Mathilde s’installe à table, et en profite pour essuyer une dernière fois ses mains encore baveuses sur son tablier, non sans sourire. Mathilde est de bonne humeur. Elle l’est pratiquement toujours, depuis le retour du printemps, symbole du renouveau et porteur d’espoir. Elle se déleste de sa cape, qu'elle dépose soigneusement sur le dossier de sa chaise après l'avoir sommairement pliée pour qu'elle ne traine pas inutilement sur le sol. Esméralda arrive sur les entre-faits, et dépose une ... superbe bouillie au prêtre. Merde, ils pourraient quand même faire un effort sur la nourriture! Mathilde sourit poliment à la fille et songe que sa façon de payer sa chambre risque d'être bien accueillie par la clientèle. Il faudra commencer de bonne heure pour pouvoir quitter les cuisines aussi tôt que possible.

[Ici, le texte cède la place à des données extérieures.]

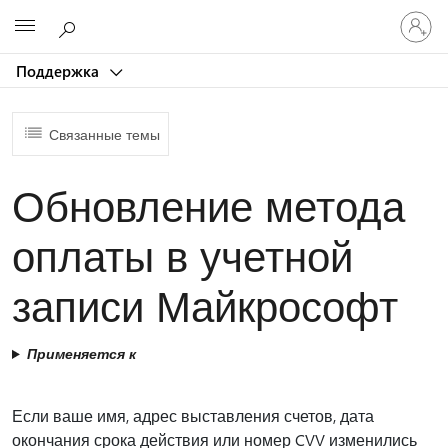
Войдит
Microsoft
в
учетну
Поддержка
запись
Связанные темы
Обновление метода
оплаты в учетной
записи Майкрософт
Применяется к
Если ваше имя, адрес выставления счетов, дата
окончания срока действия или номер CVV изменились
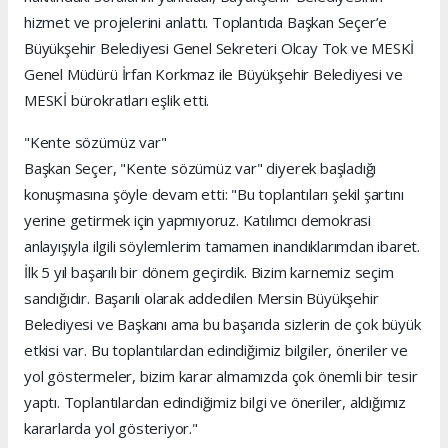
hizmet ve projelerini anlattı. Toplantıda Başkan Seçer’e
Büyükşehir Belediyesi Genel Sekreteri Olcay Tok ve MESKİ
Genel Müdürü İrfan Korkmaz ile Büyükşehir Belediyesi ve
MESKİ bürokratları eşlik etti.
"Kente sözümüz var"
Başkan Seçer, "Kente sözümüz var" diyerek başladığı
konuşmasına şöyle devam etti: "Bu toplantıları şekil şartını
yerine getirmek için yapmıyoruz. Katılımcı demokrasi
anlayışıyla ilgili söylemlerim tamamen inandıklarımdan ibaret.
İlk 5 yıl başarılı bir dönem geçirdik. Bizim karnemiz seçim
sandığıdır. Başarılı olarak addedilen Mersin Büyükşehir
Belediyesi ve Başkanı ama bu başarıda sizlerin de çok büyük
etkisi var. Bu toplantılardan edindiğimiz bilgiler, öneriler ve
yol göstermeler, bizim karar almamızda çok önemli bir tesir
yaptı. Toplantılardan edindiğimiz bilgi ve öneriler, aldığımız
kararlarda yol gösteriyor."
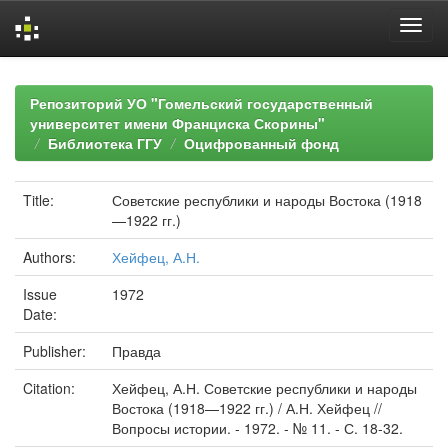
Skip
navigation
Репозиторий УО "Гомельский государственный
университет имени Франциска Скорины"
Библиотека ГГУ
Оцифрованный фонд
Title:
Советские республики и народы Востока (1918
—1922 гг.)
Authors:
Хейфец, А.Н.
Issue
1972
Date:
Publisher:
Правда
Citation:
Хейфец, А.Н. Советские республики и народы
Востока (1918—1922 гг.) / А.Н. Хейфец //
Вопросы истории. - 1972. - № 11. - С. 18-32.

Je ne sais pas ce que vous en pensez, mais je préfère mille fois m'étaler sur ma paillasse après une bonne journée de processions aux champs que de rester enroulé sous les fourrures parce qu'il gèle dehors. Mathilde hausse un sourcil intrigué face au léger sourire du prêtre. C'est donc cela que vous faisiez, au printemps dernier, alors que j'espérais voir mes champs être bénis? Vous vous rouliez dans vos fourrures... Eh bien... Garder son sérieux est une chose bien difficile, sans doute parce que l'atmosphère est légère, que les rires sont légion et que la chaleur ambiante réchauffe les coeurs et les âmes. Elle sourit. Non, ne dites rien, je sais que la procession s'est arrêtée alors que j'étais à Marbrume. Arthur était très impressionné et s'est empressé de me le raconter à mon retour.

Le prêtre reprend, et glisse, l'air de rien, une allusion à sa fâcheuse tendance à ne pas se présenter au Temple, ce à quoi elle ne peut que rougir. Elle n'est pas la plus fervente parmi les croyant d'Usson, ni la plus assidue aux cérémonie, elle le sait. Elle trouve toujours une excuse pour les éviter, à dire vrai, parce qu'elle n'y trouve pas de réel sens. A Marbrume, le père Cesare m'a dit que mon travail était, d'une certaine façon, une prière quotidienne à Serus, et que la meilleure façon de l'honorer était d'exceller dans la tâche qu'Il m'avait assignée. Et croyez-moi, mon père, j'y mets toute mon énergie. Si cultiver la terre est une façon de prier, vous faites face à la plus pieuse des croyantes.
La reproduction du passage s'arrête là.